WisdomTree’s Chief Investment Strategist, Luciano Siracusano (L.S.), its Director of Research, Jeremy Schwartz (J.S.), and its Head of Fixed Income and Currency, Rick Harper (R.H.), sat down in mid-December to reflect on 2014 and discuss the forces that could impact global financial markets in 2015.
Below, we highlight the areas that look attractive based on valuations. To read the full report, please click here.
Q: When you look across asset classes, where are you attracted based on valuations?
L.S.: After the 25% sell-off in large-cap U.S. energy stocks, I would be comfortable dollar-cost averaging into this group. For example, Exxon1, trading at 11 times trailing earnings, now sports a dividend yield north of 3%. As we speak now in mid-December, Chevron2 and ConocoPhillips2 exhibit dividend yields north of 4%. 2015 earnings estimates have come down, and in Exxon’s case, they now stand about 20% below what the energy producer is projected to earn in 2014. But even that 2015 estimate, about $6.00 per share, is more than twice Exxon’s projected dividend payment for 2015, $2.76. So I think the dividends being paid by these larger U.S.-based companies are sustainable, and I think they will help compensate investors until oil prices stabilize and start rising again. There are substantive reasons why oil and gasoline prices have come down. The U.S. used less oil as a percentage of its gross domestic product (GDP) than it used to. With greater concentrations of younger Americans living in urban areas, and with one in five millennials living in poverty, we are likely seeing fewer younger people logging the driving miles that previous generations did. The U.S. did become a net exporter of oil in 2014, exporting several hundred thousand barrels a day, as a result of the shale oil revolution in the States. So I think lower oil prices will continue to be a boost in 2015, but I think the odds of oil trading in the mid-$60s to low $70s a year from now are greater than oil changing hands at $40 a barrel.
J.S.: In the United States, I believe the most attractive segment of the market from a pure valuation standpoint remains large-cap U.S. dividend growth stocks.

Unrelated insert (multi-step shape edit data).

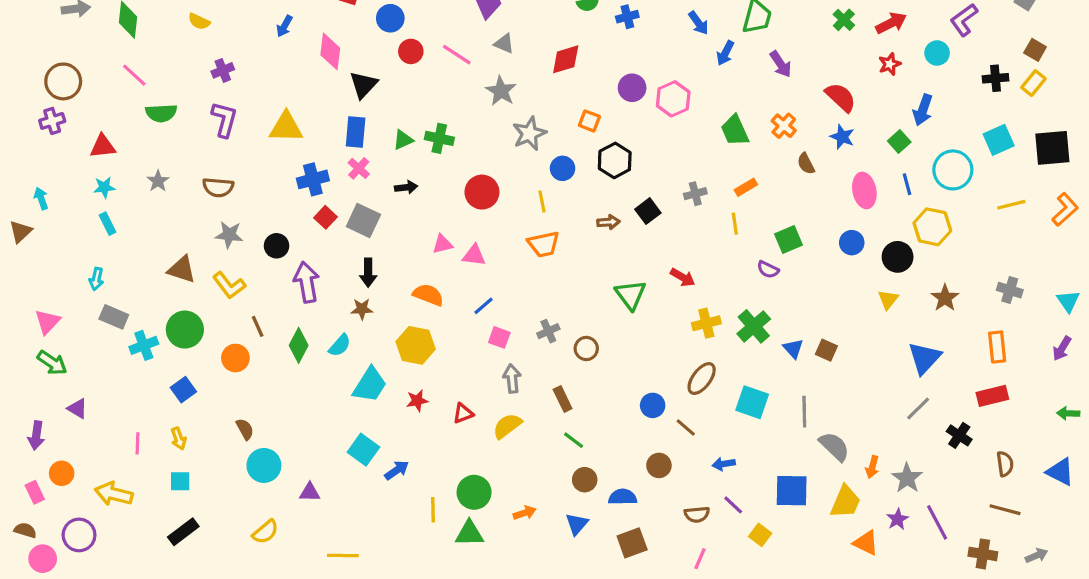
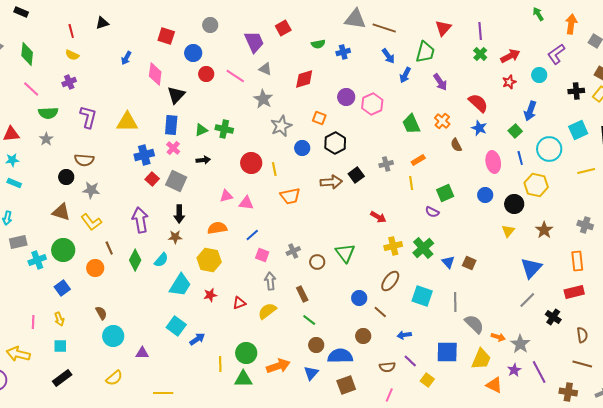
purple cross: (223, 70) -> (69, 82), moved
gray star: (158, 181) -> (46, 139), moved
yellow line: (542, 202) -> (274, 169), moved
brown arrow: (608, 222) -> (331, 182), size x1.5
cyan rectangle: (107, 224) -> (14, 183), turned -40
black circle: (277, 246) -> (66, 177), moved
orange semicircle: (428, 295) -> (217, 228), turned -30
green triangle: (630, 295) -> (345, 253), moved
gray rectangle: (114, 317) -> (18, 242), turned -36
orange arrow: (872, 467) -> (498, 337), turned -88
blue semicircle: (623, 497) -> (340, 356), size x1.4
orange arrow: (525, 513) -> (278, 366), size x1.6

These stocks (represented by the WisdomTree U.S. Dividend Growth Index) grew aggregate dividends more than 4 percentage points faster than did the typical high-dividend-yield stock (represented by the WisdomTree Equity Income Index) even though their dividend yields are just 1.5 percentage points lower than the high-yield stocks. On a price-to-earnings (P/E) ratio basis, these growth stocks sell at similar multiples to the high-yield stocks and make them attractive candidates given their higher growth characteristics.
In the developed world, Japan remains a surprisingly cheap market on a P/E ratio basis despite its strong gains over the last two years. This is because Japan’s earnings in aggregate have been increasing more than its aggregate stock prices. This remains one of the most attractive regions in global markets from a valuation standpoint—as earnings momentum looks stronger than other regions, and it has relatively low prices to its own history and to other markets.
Europe is selling at approximately a 10% to 15% discount to the U.S. markets. This discount may be warranted for parts of Europe that are experiencing more sluggish growth than the United States, but if the weak euro boosts exports relative to the exporters of the United States, there could be some positive momentum out of European exporters.